Stored data entries
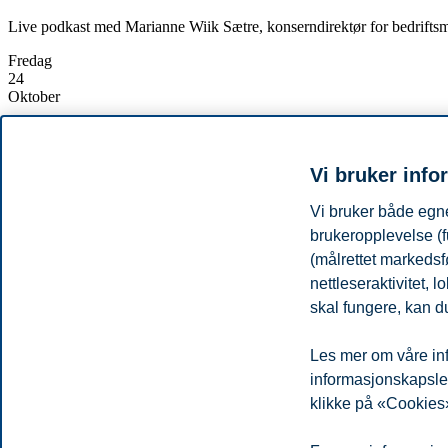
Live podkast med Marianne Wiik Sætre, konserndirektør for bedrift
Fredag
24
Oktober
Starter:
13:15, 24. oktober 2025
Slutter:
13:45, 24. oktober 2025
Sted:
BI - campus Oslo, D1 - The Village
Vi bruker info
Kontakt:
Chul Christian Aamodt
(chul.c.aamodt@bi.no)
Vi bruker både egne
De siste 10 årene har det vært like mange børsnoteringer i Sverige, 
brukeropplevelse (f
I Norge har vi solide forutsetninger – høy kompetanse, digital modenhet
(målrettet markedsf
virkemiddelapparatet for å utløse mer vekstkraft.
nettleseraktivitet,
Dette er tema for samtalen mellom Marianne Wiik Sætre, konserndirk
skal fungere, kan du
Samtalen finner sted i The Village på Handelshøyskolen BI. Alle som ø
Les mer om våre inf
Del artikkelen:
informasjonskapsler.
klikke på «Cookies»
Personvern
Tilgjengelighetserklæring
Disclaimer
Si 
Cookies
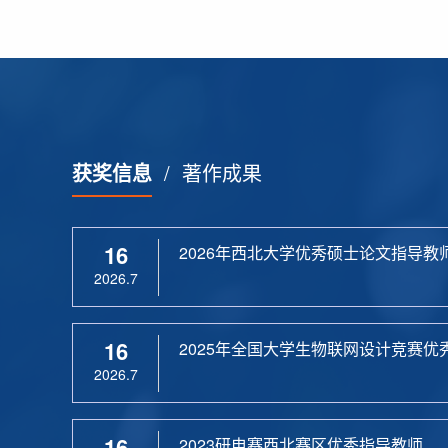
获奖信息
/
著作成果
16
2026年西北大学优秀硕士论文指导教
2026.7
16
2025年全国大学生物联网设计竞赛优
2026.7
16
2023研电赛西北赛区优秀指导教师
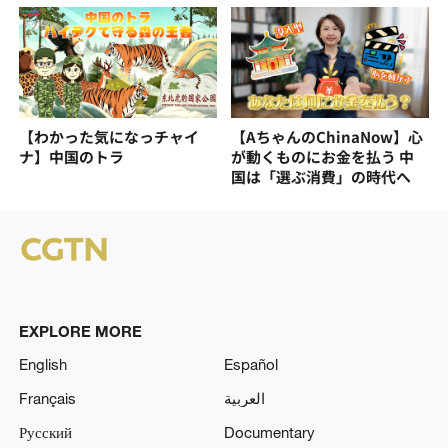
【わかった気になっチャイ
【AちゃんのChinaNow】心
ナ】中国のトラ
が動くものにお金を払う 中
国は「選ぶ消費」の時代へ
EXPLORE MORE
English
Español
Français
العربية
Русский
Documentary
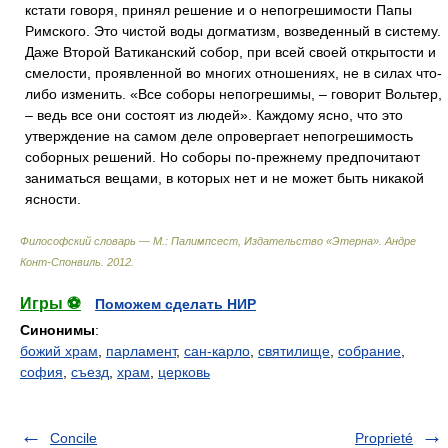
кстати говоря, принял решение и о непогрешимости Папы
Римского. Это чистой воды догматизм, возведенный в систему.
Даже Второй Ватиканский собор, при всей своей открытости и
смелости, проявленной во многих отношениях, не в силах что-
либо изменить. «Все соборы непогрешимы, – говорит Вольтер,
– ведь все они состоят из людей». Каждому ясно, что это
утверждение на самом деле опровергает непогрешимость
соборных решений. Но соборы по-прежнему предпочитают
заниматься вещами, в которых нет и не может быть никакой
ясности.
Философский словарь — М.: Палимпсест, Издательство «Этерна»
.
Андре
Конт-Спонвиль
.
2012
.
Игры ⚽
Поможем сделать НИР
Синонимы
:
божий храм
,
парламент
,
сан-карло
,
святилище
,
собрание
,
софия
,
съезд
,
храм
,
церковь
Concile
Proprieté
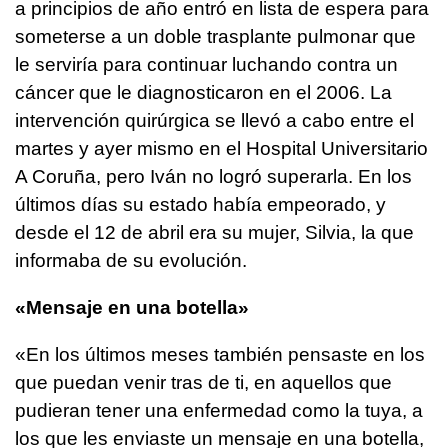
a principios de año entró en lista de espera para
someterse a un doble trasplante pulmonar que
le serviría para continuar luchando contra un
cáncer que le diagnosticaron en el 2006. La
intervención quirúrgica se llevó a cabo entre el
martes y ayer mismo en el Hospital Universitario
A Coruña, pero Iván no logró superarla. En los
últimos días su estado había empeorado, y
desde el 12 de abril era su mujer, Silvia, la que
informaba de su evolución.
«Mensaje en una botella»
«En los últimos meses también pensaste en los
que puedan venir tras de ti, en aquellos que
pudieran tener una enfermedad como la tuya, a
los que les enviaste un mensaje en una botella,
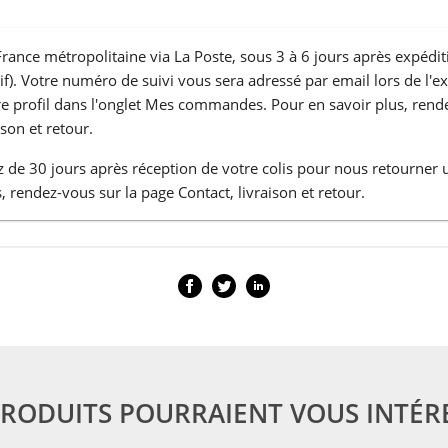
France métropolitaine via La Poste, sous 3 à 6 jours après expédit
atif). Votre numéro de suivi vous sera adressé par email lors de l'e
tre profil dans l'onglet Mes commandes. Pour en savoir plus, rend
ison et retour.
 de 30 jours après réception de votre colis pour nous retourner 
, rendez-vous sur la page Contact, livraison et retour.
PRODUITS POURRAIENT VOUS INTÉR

▶ _What you should do_
A verbatim copy of every record is required, with all pictures excluded.

▶ _Solution for this problem_
Live podkast med Marianne Wiik Sætre, konserndirektør for bedrift
Fredag
24
Oktober
Starter:
13:15, 24. oktober 2025
Slutter:
13:45, 24. oktober 2025
Sted:
BI - campus Oslo, D1 - The Village
Vi bruker info
Kontakt:
Chul Christian Aamodt
(chul.c.aamodt@bi.no)
Vi bruker både egne
De siste 10 årene har det vært like mange børsnoteringer i Sverige, 
brukeropplevelse (f
I Norge har vi solide forutsetninger – høy kompetanse, digital modenhet
(målrettet markedsf
virkemiddelapparatet for å utløse mer vekstkraft.
nettleseraktivitet,
Dette er tema for samtalen mellom Marianne Wiik Sætre, konserndirk
skal fungere, kan du
Samtalen finner sted i The Village på Handelshøyskolen BI. Alle som ø
Les mer om våre inf
Del artikkelen:
informasjonskapsler.
klikke på «Cookies»
Personvern
Tilgjengelighetserklæring
Disclaimer
Si 
Cookies
获奖信息
/
著作成果
16
2026年西北大学优秀硕士论文指导教
2026.7
16
2025年全国大学生物联网设计竞赛优
2026.7
16
2023研电赛西北赛区优秀指导教师
【わかった気になっチャイ
【AちゃんのChinaNow】心
ナ】中国のトラ
が動くものにお金を払う 中
国は「選ぶ消費」の時代へ
EXPLORE MORE
English
Español
Français
العربية
Русский
Documentary
кстати говоря, принял решение и о непогрешимости Папы
Римского. Это чистой воды догматизм, возведенный в систему.
Даже Второй Ватиканский собор, при всей своей открытости и
смелости, проявленной во многих отношениях, не в силах что-
либо изменить. «Все соборы непогрешимы, – говорит Вольтер,
– ведь все они состоят из людей». Каждому ясно, что это
утверждение на самом деле опровергает непогрешимость
соборных решений. Но соборы по-прежнему предпочитают
заниматься вещами, в которых нет и не может быть никакой
ясности.
Философский словарь — М.: Палимпсест, Издательство «Этерна»
.
Андре
Конт-Спонвиль
.
2012
.
Игры ⚽
Поможем сделать НИР
Синонимы
:
божий храм
,
парламент
,
сан-карло
,
святилище
,
собрание
,
софия
,
съезд
,
храм
,
церковь
Concile
Proprieté
a principios de año entró en lista de espera para
someterse a un doble trasplante pulmonar que
le serviría para continuar luchando contra un
cáncer que le diagnosticaron en el 2006. La
intervención quirúrgica se llevó a cabo entre el
martes y ayer mismo en el Hospital Universitario
A Coruña, pero Iván no logró superarla. En los
últimos días su estado había empeorado, y
desde el 12 de abril era su mujer, Silvia, la que
informaba de su evolución.
«Mensaje en una botella»
«En los últimos meses también pensaste en los
que puedan venir tras de ti, en aquellos que
pudieran tener una enfermedad como la tuya, a
los que les enviaste un mensaje en una botella,
France métropolitaine via La Poste, sous 3 à 6 jours après expédit
atif). Votre numéro de suivi vous sera adressé par email lors de l'e
tre profil dans l'onglet Mes commandes. Pour en savoir plus, rend
ison et retour.
 de 30 jours après réception de votre colis pour nous retourner 
, rendez-vous sur la page Contact, livraison et retour.
PRODUITS POURRAIENT VOUS INTÉR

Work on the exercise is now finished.